Brands

How Loyal Are Your Customers? This Metric Has the Answer

When I was 14, my parents, who owned a Chinese restaurant, realized that many of their hard-earned customers were starting to frequent a new competitor. To see if I could make a difference, I tried a tactic that would become very familiar to me later on in life: I launched my first direct mail campaign.

I took out my typewriter (it was the early ’90s) and an American Express Travel memo pad that contained the addresses of all the devoted customers we sent food deliveries to over the years. I wrote personal letters to each, thanking them for the patronage over the years and hoping to see them again when the fireworks and bright lights of that new place dimmed.

Sure enough, those customers came back, one by one. I was hooked on marketing, and from then on, I truly understood the impact loyalty could have on a business.

A few years later, loyalty is one of the most important concepts in content marketing.

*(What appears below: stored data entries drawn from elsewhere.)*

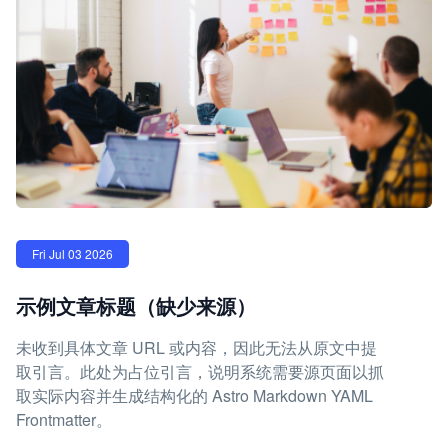
Fri Jul 03 2026
示例文章标题（缺少来源）
未收到具体文章 URL 或内容，因此无法从原文中提
取引言。此处为占位引言，说明系统需要源页面以抓
取实际内容并生成结构化的 Astro Markdown YAML
Frontmatter。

I hear a number of buzzwords that describe how to build and maintain a following: customer journey management, brand loyalty, customer retention, lifetime value. Getting customers to keep coming back is about more than just a reliable product or service; as I found out as a teenager, it’s also about great content. And tracking how your content impacts customer retention is one of the smartest ways for you to monitor the health of your company.

Why returning visitors are the best visitors

There may not be a concrete standard, but estimates generally claim that it costs at least five times more to acquire a new customer than retain an existing one, which is very important since these returning customers may have a significant ability to attract new customers for you. According to a 2007 article in the Harvard Business Review, marketers who leverage their returning customers to drive acquisition efforts can see an ROI of up to 15x, compared to only 4–6x ROI for traditional acquisition campaigns.

One of the key building blocks to customer loyalty and retention is how you approach audience engagement. The most common offline and online engagement channels are customer service departments, sales representatives, email, social accounts, and websites.

Your website is generally the most potent channel because it’s flexible, visual, and dynamic enough to simultaneously serve different audiences in real time. It often serves as the gravitational center for all other channels. How many times have you read something like, “Do you want more information? Please go to our website.”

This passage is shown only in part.